Segment Start: Task inputs

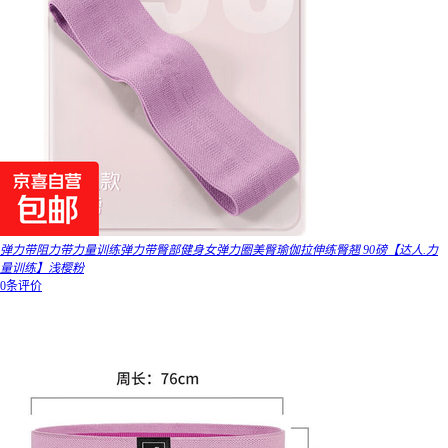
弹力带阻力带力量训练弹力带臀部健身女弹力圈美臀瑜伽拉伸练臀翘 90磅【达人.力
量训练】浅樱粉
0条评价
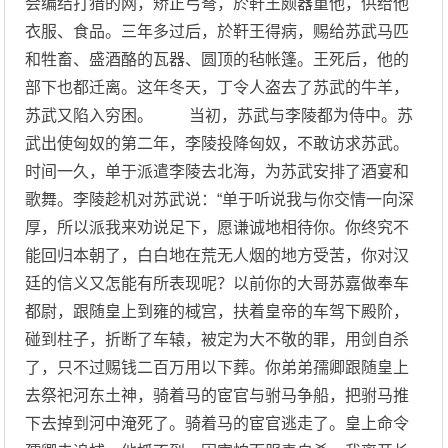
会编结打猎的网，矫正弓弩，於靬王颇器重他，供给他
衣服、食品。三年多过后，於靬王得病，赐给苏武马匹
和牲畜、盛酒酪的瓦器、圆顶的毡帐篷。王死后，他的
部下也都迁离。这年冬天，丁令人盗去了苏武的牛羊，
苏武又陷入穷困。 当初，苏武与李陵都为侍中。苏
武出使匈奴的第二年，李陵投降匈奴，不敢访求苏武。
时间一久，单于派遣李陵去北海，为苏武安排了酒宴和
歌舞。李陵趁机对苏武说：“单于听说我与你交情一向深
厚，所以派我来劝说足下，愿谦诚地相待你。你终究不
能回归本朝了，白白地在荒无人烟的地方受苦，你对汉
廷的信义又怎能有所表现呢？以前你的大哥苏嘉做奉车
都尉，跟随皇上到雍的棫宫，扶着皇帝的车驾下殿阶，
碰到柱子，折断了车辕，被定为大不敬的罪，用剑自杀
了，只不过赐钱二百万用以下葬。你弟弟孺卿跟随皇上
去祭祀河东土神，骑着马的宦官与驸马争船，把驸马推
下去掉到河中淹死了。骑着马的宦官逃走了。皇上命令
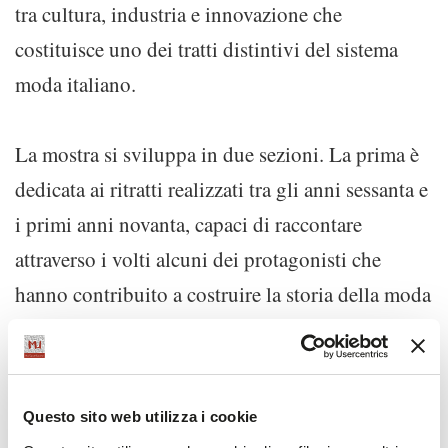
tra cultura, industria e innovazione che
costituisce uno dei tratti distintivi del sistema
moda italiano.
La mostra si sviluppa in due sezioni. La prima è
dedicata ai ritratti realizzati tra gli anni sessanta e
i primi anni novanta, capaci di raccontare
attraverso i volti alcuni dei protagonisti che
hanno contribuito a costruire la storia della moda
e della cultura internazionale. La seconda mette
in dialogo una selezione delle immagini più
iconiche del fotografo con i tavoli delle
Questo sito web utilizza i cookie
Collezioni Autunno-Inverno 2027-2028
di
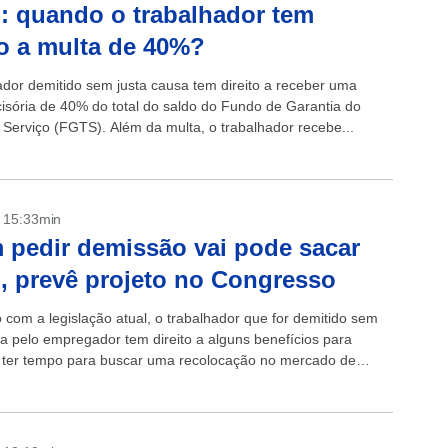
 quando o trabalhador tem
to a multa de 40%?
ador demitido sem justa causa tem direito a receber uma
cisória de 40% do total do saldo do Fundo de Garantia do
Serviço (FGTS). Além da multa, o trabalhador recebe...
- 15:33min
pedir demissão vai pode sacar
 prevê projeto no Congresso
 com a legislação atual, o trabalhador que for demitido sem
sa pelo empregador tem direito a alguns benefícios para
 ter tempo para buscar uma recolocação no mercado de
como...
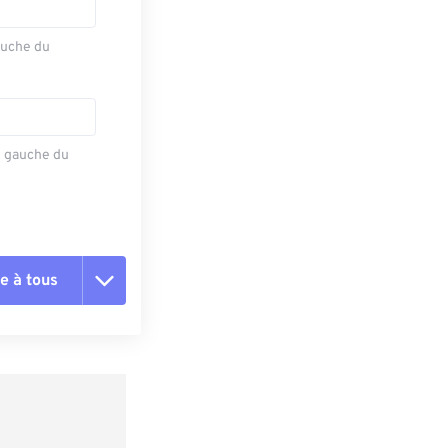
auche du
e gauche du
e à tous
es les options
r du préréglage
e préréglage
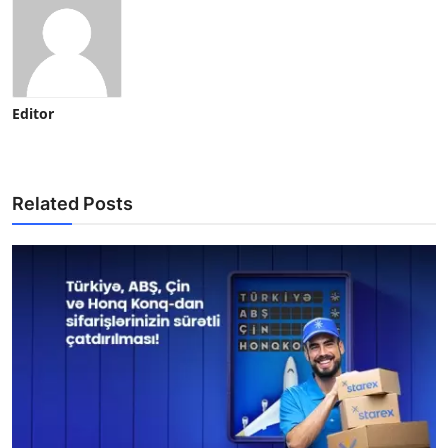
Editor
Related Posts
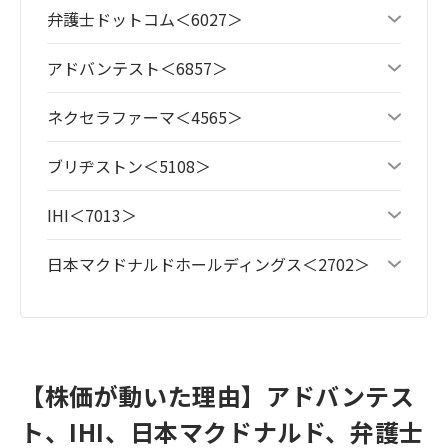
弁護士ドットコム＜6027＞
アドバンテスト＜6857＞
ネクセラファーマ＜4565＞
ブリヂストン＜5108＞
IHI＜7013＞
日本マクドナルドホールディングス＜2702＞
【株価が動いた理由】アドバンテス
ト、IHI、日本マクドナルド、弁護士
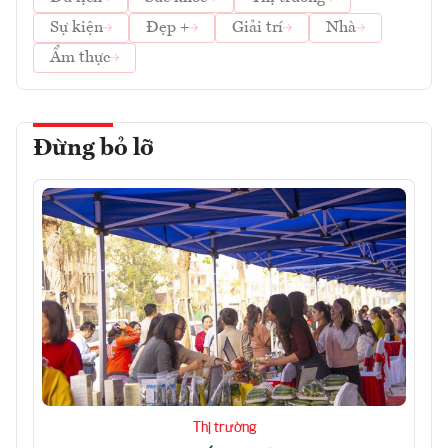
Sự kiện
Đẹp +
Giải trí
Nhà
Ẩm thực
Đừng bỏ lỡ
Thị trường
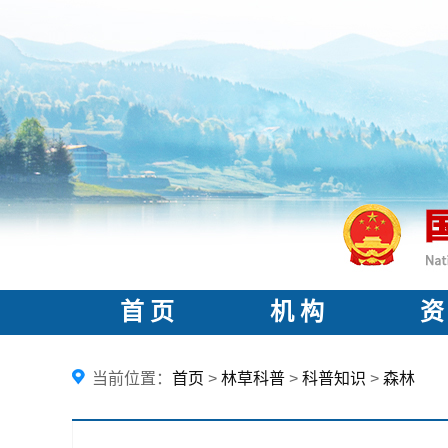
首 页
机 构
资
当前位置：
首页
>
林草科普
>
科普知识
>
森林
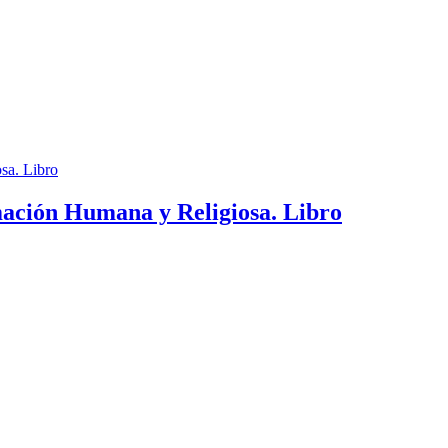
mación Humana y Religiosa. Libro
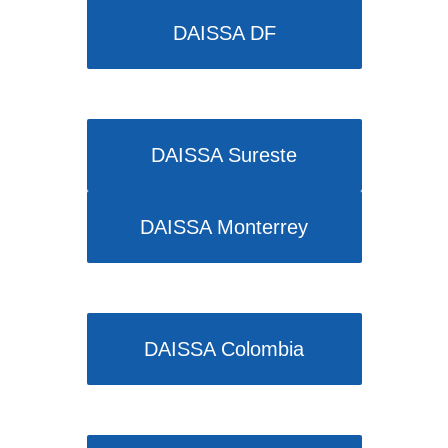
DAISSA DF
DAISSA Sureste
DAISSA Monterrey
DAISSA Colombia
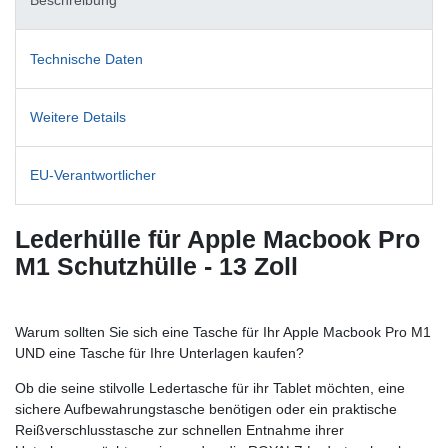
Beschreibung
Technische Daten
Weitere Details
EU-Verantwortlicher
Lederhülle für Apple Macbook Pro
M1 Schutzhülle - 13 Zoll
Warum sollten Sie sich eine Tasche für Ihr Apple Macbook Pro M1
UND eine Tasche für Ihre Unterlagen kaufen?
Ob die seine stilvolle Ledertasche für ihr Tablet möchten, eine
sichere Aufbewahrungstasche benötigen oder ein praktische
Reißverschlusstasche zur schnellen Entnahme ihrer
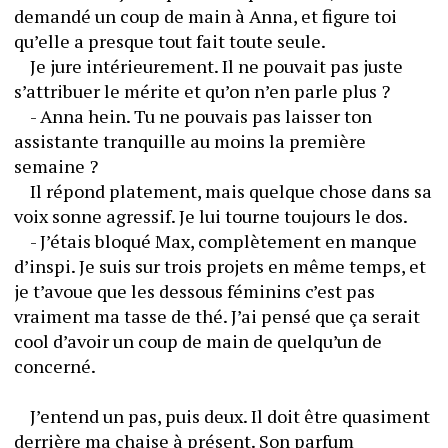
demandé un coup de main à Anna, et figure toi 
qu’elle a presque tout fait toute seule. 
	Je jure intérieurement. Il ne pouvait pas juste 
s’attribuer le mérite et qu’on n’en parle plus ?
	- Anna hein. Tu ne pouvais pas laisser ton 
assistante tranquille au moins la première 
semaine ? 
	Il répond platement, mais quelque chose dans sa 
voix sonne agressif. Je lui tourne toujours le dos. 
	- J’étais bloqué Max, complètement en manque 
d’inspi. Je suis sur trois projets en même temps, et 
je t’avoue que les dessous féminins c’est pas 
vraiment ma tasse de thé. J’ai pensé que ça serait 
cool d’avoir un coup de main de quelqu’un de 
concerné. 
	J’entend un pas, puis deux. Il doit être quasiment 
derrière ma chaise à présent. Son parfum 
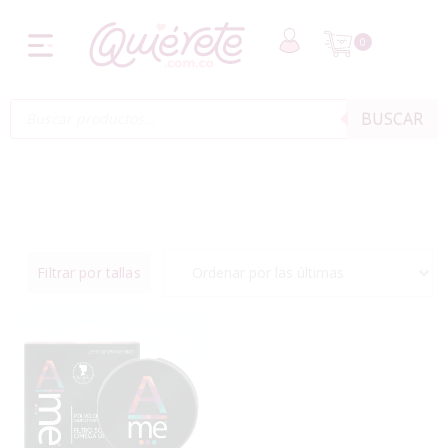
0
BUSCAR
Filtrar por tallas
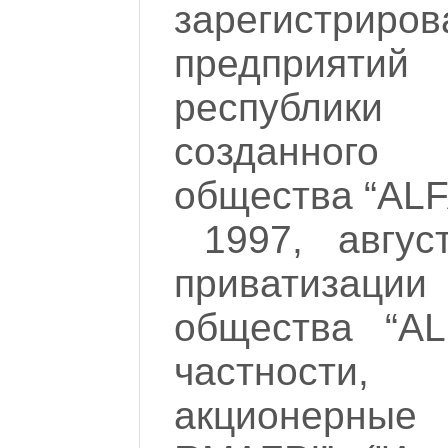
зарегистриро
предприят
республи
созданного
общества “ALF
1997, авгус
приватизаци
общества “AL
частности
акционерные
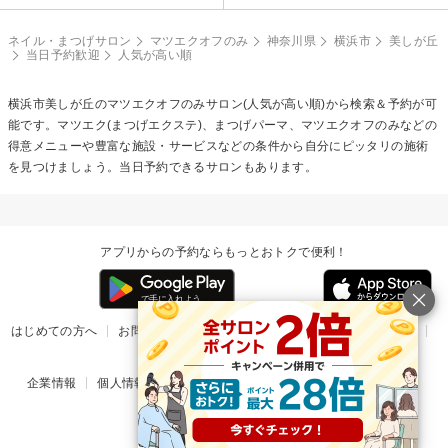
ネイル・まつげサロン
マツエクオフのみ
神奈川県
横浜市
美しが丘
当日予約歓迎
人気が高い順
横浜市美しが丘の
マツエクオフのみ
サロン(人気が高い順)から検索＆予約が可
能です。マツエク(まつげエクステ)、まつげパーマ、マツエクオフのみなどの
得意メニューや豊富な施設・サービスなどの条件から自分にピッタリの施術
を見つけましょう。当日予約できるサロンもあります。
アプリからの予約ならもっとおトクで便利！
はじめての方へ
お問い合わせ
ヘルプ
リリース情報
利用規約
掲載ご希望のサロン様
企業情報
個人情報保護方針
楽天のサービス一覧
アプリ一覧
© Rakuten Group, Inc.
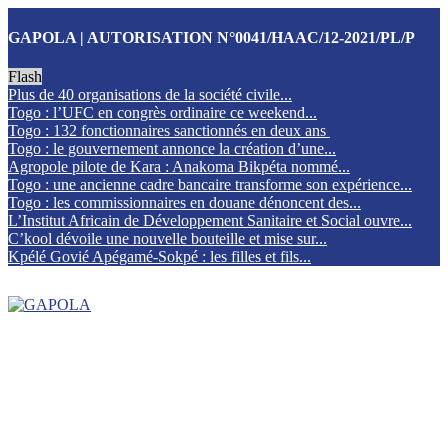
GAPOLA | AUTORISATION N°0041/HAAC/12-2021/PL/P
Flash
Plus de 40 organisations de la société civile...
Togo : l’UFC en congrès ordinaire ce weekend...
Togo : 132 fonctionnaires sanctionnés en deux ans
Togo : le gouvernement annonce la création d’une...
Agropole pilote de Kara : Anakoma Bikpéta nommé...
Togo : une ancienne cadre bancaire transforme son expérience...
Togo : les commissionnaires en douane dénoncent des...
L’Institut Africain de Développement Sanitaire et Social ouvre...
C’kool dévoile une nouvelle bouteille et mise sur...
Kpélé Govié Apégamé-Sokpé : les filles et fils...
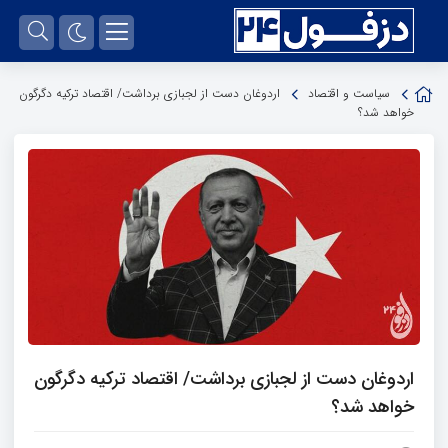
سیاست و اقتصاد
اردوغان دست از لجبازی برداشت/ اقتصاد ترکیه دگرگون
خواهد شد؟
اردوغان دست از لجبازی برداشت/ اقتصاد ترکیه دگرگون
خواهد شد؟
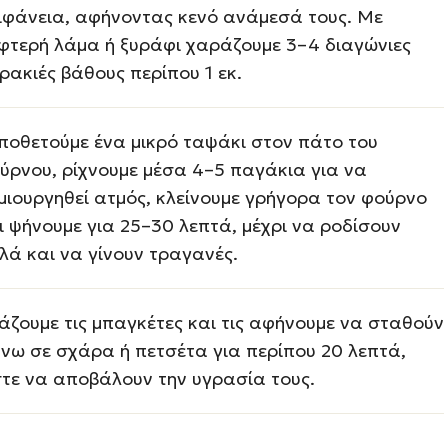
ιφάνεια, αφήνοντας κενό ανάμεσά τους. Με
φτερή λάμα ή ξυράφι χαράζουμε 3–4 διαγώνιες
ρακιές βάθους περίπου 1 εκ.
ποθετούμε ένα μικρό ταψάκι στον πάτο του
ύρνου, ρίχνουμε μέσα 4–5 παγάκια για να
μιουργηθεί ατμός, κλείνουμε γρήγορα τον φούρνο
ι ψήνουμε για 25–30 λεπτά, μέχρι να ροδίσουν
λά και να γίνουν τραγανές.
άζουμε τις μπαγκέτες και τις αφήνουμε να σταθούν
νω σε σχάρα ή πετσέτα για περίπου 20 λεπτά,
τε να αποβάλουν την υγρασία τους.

Segment End: Task inputs

**Task prompt**: What the records say must be written out exactly, with none of their pictures.

**Task response**:
弹力带阻力带力量训练弹力带臀部健身女弹力圈美臀瑜伽拉伸练臀翘 90磅【达人.力
量训练】浅樱粉
0条评价
会编结打猎的网，矫正弓弩，於靬王颇器重他，供给他
衣服、食品。三年多过后，於靬王得病，赐给苏武马匹
和牲畜、盛酒酪的瓦器、圆顶的毡帐篷。王死后，他的
部下也都迁离。这年冬天，丁令人盗去了苏武的牛羊，
苏武又陷入穷困。 当初，苏武与李陵都为侍中。苏
武出使匈奴的第二年，李陵投降匈奴，不敢访求苏武。
时间一久，单于派遣李陵去北海，为苏武安排了酒宴和
歌舞。李陵趁机对苏武说：“单于听说我与你交情一向深
厚，所以派我来劝说足下，愿谦诚地相待你。你终究不
能回归本朝了，白白地在荒无人烟的地方受苦，你对汉
廷的信义又怎能有所表现呢？以前你的大哥苏嘉做奉车
都尉，跟随皇上到雍的棫宫，扶着皇帝的车驾下殿阶，
碰到柱子，折断了车辕，被定为大不敬的罪，用剑自杀
了，只不过赐钱二百万用以下葬。你弟弟孺卿跟随皇上
去祭祀河东土神，骑着马的宦官与驸马争船，把驸马推
下去掉到河中淹死了。骑着马的宦官逃走了。皇上命令
tra cultura, industria e innovazione che
costituisce uno dei tratti distintivi del sistema
moda italiano.
La mostra si sviluppa in due sezioni. La prima è
dedicata ai ritratti realizzati tra gli anni sessanta e
i primi anni novanta, capaci di raccontare
attraverso i volti alcuni dei protagonisti che
hanno contribuito a costruire la storia della moda
e della cultura internazionale. La seconda mette
in dialogo una selezione delle immagini più
iconiche del fotografo con i tavoli delle
Questo sito web utilizza i cookie
Collezioni Autunno-Inverno 2027-2028
di
 quando o trabalhador tem
to a multa de 40%?
ador demitido sem justa causa tem direito a receber uma
cisória de 40% do total do saldo do Fundo de Garantia do
Serviço (FGTS). Além da multa, o trabalhador recebe...
- 15:33min
pedir demissão vai pode sacar
 prevê projeto no Congresso
 com a legislação atual, o trabalhador que for demitido sem
sa pelo empregador tem direito a alguns benefícios para
 ter tempo para buscar uma recolocação no mercado de
como...
auche du
e gauche du
e à tous
es les options
r du préréglage
e préréglage
Editor
Related Posts
弁護士ドットコム＜6027＞
アドバンテスト＜6857＞
ネクセラファーマ＜4565＞
ブリヂストン＜5108＞
IHI＜7013＞
日本マクドナルドホールディングス＜2702＞
【株価が動いた理由】アドバンテス
ト、IHI、日本マクドナルド、弁護士
Sự kiện
Đẹp +
Giải trí
Nhà
Ẩm thực
Đừng bỏ lỡ
Thị trường
首 页
机 构
资
当前位置：
首页
>
林草科普
>
科普知识
>
森林
mación Humana y Religiosa. Libro
DAISSA DF
DAISSA Sureste
DAISSA Monterrey
DAISSA Colombia
Beschreibung
Technische Daten
Weitere Details
EU-Verantwortlicher
Lederhülle für Apple Macbook Pro
M1 Schutzhülle - 13 Zoll
Warum sollten Sie sich eine Tasche für Ihr Apple Macbook Pro M1
UND eine Tasche für Ihre Unterlagen kaufen?
Ob die seine stilvolle Ledertasche für ihr Tablet möchten, eine
sichere Aufbewahrungstasche benötigen oder ein praktische
Reißverschlusstasche zur schnellen Entnahme ihrer
demandé un coup de main à Anna, et figure toi 
qu’elle a presque tout fait toute seule. 
	Je jure intérieurement. Il ne pouvait pas juste 
s’attribuer le mérite et qu’on n’en parle plus ?
	- Anna hein. Tu ne pouvais pas laisser ton 
assistante tranquille au moins la première 
semaine ? 
	Il répond platement, mais quelque chose dans sa 
voix sonne agressif. Je lui tourne toujours le dos. 
	- J’étais bloqué Max, complètement en manque 
d’inspi. Je suis sur trois projets en même temps, et 
je t’avoue que les dessous féminins c’est pas 
vraiment ma tasse de thé. J’ai pensé que ça serait 
cool d’avoir un coup de main de quelqu’un de 
concerné. 
	J’entend un pas, puis deux. Il doit être quasiment 
derrière ma chaise à présent. Son parfum 
0
BUSCAR
Filtrar por tallas
зарегистриро
предприят
республи
созданного
общества “ALF
1997, авгус
приватизаци
общества “AL
частности
акционерные
ネイル・まつげサロン
マツエクオフのみ
神奈川県
横浜市
美しが丘
当日予約歓迎
人気が高い順
横浜市美しが丘の
マツエクオフのみ
サロン(人気が高い順)から検索＆予約が可
能です。マツエク(まつげエクステ)、まつげパーマ、マツエクオフのみなどの
得意メニューや豊富な施設・サービスなどの条件から自分にピッタリの施術
を見つけましょう。当日予約できるサロンもあります。
アプリからの予約ならもっとおトクで便利！
はじめての方へ
お問い合わせ
ヘルプ
リリース情報
利用規約
掲載ご希望のサロン様
企業情報
個人情報保護方針
楽天のサービス一覧
アプリ一覧
© Rakuten Group, Inc.
GAPOLA | AUTORISATION N°0041/HAAC/12-2021/PL/P
Flash
Plus de 40 organisations de la société civile...
Togo : l’UFC en congrès ordinaire ce weekend...
Togo : 132 fonctionnaires sanctionnés en deux ans
Togo : le gouvernement annonce la création d’une...
Agropole pilote de Kara : Anakoma Bikpéta nommé...
Togo : une ancienne cadre bancaire transforme son expérience...
Togo : les commissionnaires en douane dénoncent des...
L’Institut Africain de Développement Sanitaire et Social ouvre...
C’kool dévoile une nouvelle bouteille et mise sur...
Kpélé Govié Apégamé-Sokpé : les filles et fils...
سیاست و اقتصاد
اردوغان دست از لجبازی برداشت/ اقتصاد ترکیه دگرگون
خواهد شد؟
اردوغان دست از لجبازی برداشت/ اقتصاد ترکیه دگرگون
خواهد شد؟
ιφάνεια, αφήνοντας κενό ανάμεσά τους. Με
φτερή λάμα ή ξυράφι χαράζουμε 3–4 διαγώνιες
ρακιές βάθους περίπου 1 εκ.
ποθετούμε ένα μικρό ταψάκι στον πάτο του
ύρνου, ρίχνουμε μέσα 4–5 παγάκια για να
μιουργηθεί ατμός, κλείνουμε γρήγορα τον φούρνο
ι ψήνουμε για 25–30 λεπτά, μέχρι να ροδίσουν
λά και να γίνουν τραγανές.
άζουμε τις μπαγκέτες και τις αφήνουμε να σταθούν
νω σε σχάρα ή πετσέτα για περίπου 20 λεπτά,
τε να αποβάλουν την υγρασία τους.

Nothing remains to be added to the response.